So this is my first ever blog. Which makes me want to do a really, really good job so millions of people will want to read it and I will be famous and awesome. That was a terrible sentence but I'm gonna go with it, kay? I wish I was writing this blog from somewhere fantastic, like sitting in a hotel in an exotic location, or a coffee shop in Paris. But no, I'm in a little town in Oregon, sitting in my living room. There is not much exciting to do in this size, unless you're a big fan of cow tipping. Not so much. I'm like 100 pounds soaking wet. So here goes, my shot at an awesome blog :)

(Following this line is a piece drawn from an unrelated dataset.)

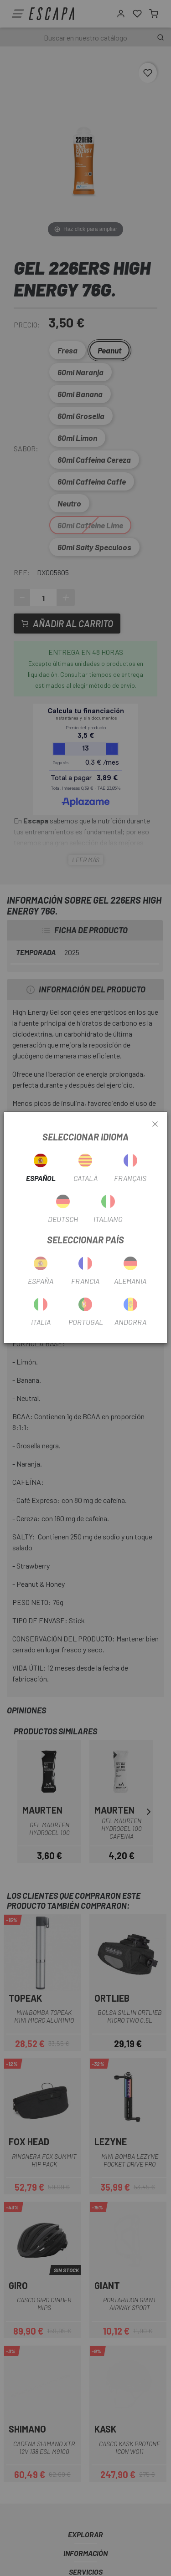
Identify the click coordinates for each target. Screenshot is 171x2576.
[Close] (155, 1124)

Some time ago, it was time to take my (former) boyfriend to meet my folks. Folks being my dad and my stepmom, if you really want to know. I don't take boys to meet my mother. More on that at a later time. Anway, we make the two hour trip to meet the fam. Of course I was nervous, because I'm really close to my dad, and it matters to me what he thinks. I was head over heels take me to the altar in love with this boy, so I really wanted my dad to like him. The actual meeting part went fine, normal, no big deal. Boyfriend, meet Dad. Dad, meet Boyfriend. No problems there. No, the problem arose when Boy needs to use restroom. Being the nice, accomodating girlfriend that I was, I led him down the hall, past the spare bedroom, where he draws up short. Of course, the door is open. And, of course, there is a pole floor to ceiling. Yes, a stripper pole. Dear Lord in Heaven, give me strength. How in the world am I supposed to explain that???

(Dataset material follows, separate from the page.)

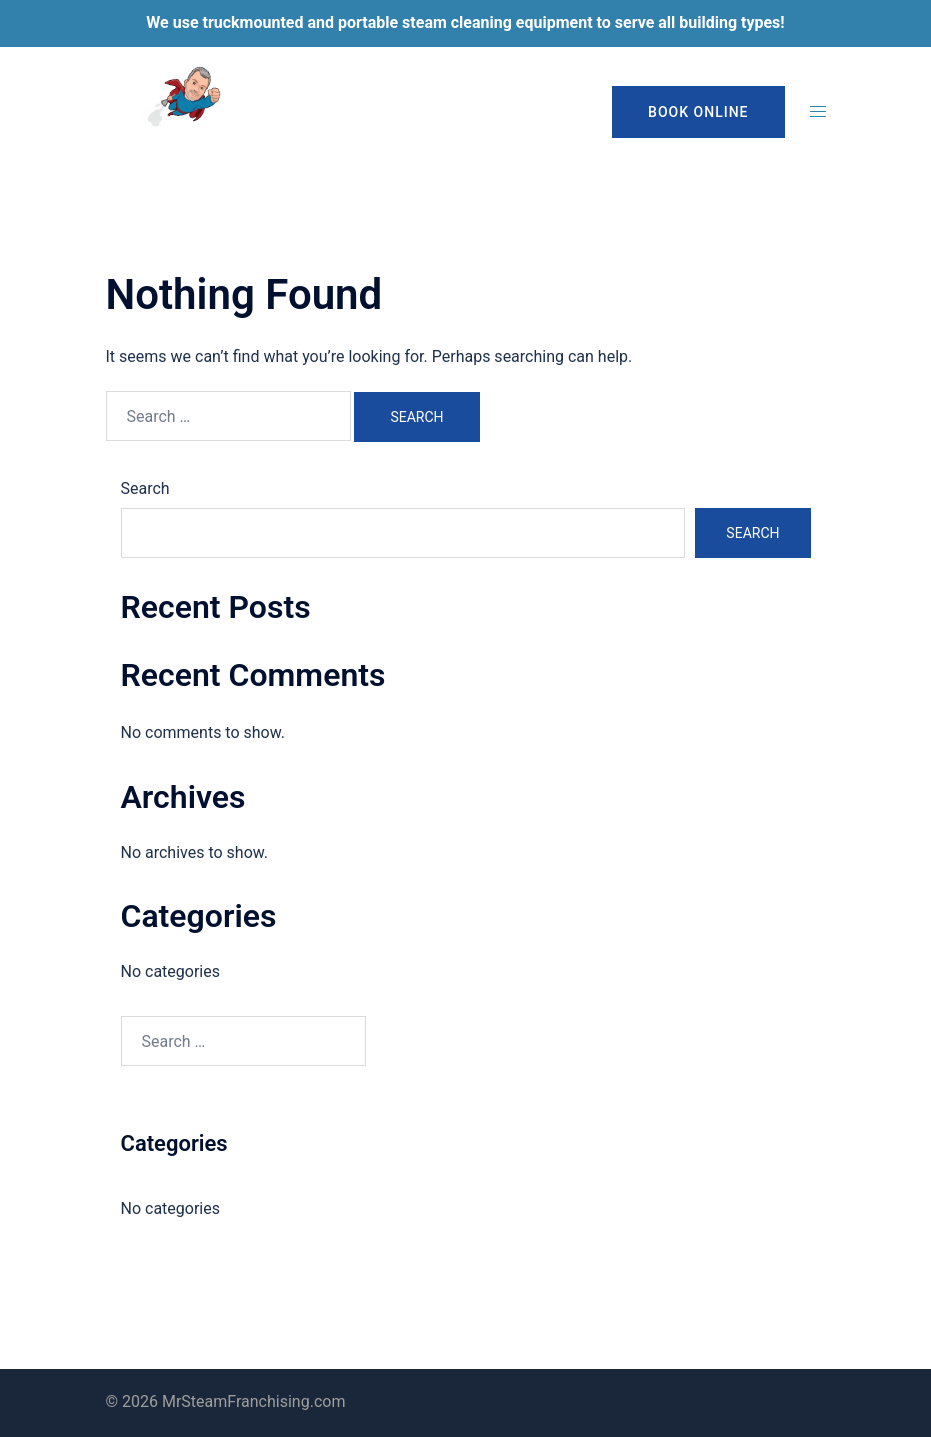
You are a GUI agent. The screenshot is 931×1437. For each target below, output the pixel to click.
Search (145, 488)
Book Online (698, 112)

Boy: Is that what I think it is?
Me: Yes, I think it is.
Boy: Why is there a stripper pole in your dad's house?
Me: ....................um................. (At this point, my brain completely ceased to function. The only thing I could picture was my stepmom and the pole. Ugh. And I was supposed to sleep in this room?)
Boy: Nevermind, I have to pee. Maybe you could do a little dance for me later. (He proceeds to waggle his eyebrows up and down. Ha.)
Oh yeah, that's exactly what I'm going to do. Rub my lady parts on a pole. Where my stepmom has been rubbing hers. Where do I sign up?
You would think the pole in itself would have been enough humiliation for one trip, but no. The true shame came when my poor unsuspecting dog started licking the pole. Good grief... Now, I already knew my family was freaking weird, but a stripper pole? Really? What's next? Goats?